Next-generation vaccines may be delivered via the skin and mucosa. The stratified squamous epithelium (SSE) represents the outermost layer of the skin (epidermis) and type II mucosa (epithelium). Langerhans cells (LC) have been considered the sole antigen-presenting cells (APC) to inhabit the SSE; however, we have shown that epithelial dendritic cells (epi-DC) are also present. Importantly, epi-DC were more efficient than LCs at biding viruses.
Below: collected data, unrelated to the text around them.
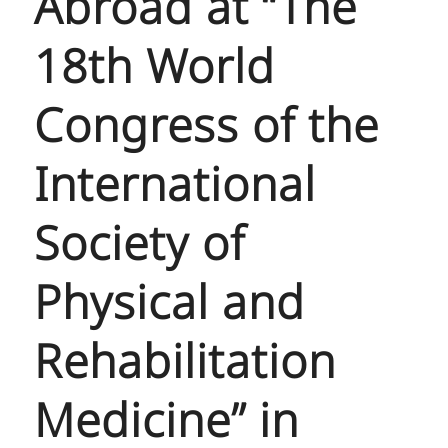
Abroad at “The
18th World
Congress of the
International
Society of
Physical and
Rehabilitation
Medicine” in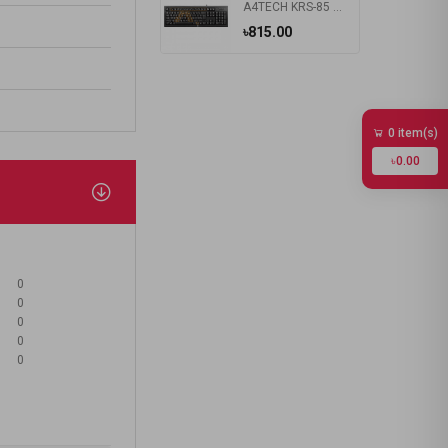
A4TECH KRS-85 Laser Engraving USB Keyboard With Bangla
৳815.00
0 item(s)
৳0.00
0
0
0
0
0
Here we show that epi-DC are more potent at activating and polarizing T cells which makes them attractive vaccine delivery vehicles. We also show that epithelial DCs are enriched in inflamed tissues.
Using RNA sequencing we showed that SSE DCs are transcriptionally indistinguishable to DC2 in the underlaying dermis. We therefore hypothesis that SSE DCs are dermal DC2 that migrate into the SSE. Compared to their dermal counterparts, SSE DCs express higher levels of the chemokine receptors CCR5 and CXCR4 and chemokines that bind these receptors are known to meditate cell migration. We have topically applied a chemokine that binds CCR5 (CCL3/RANTES) to human trunk skin epidermis using an epidermal skin patch and shown that this does not induce migration. We will next test CXCR4 binding chemokines.
Defining the chemokine(s) responsible for driving migration of DCs into SSE is important as they could form part of vaccine delivery system to draw these cells towards vaccines which they may take up and present to T cells to drive an immune response.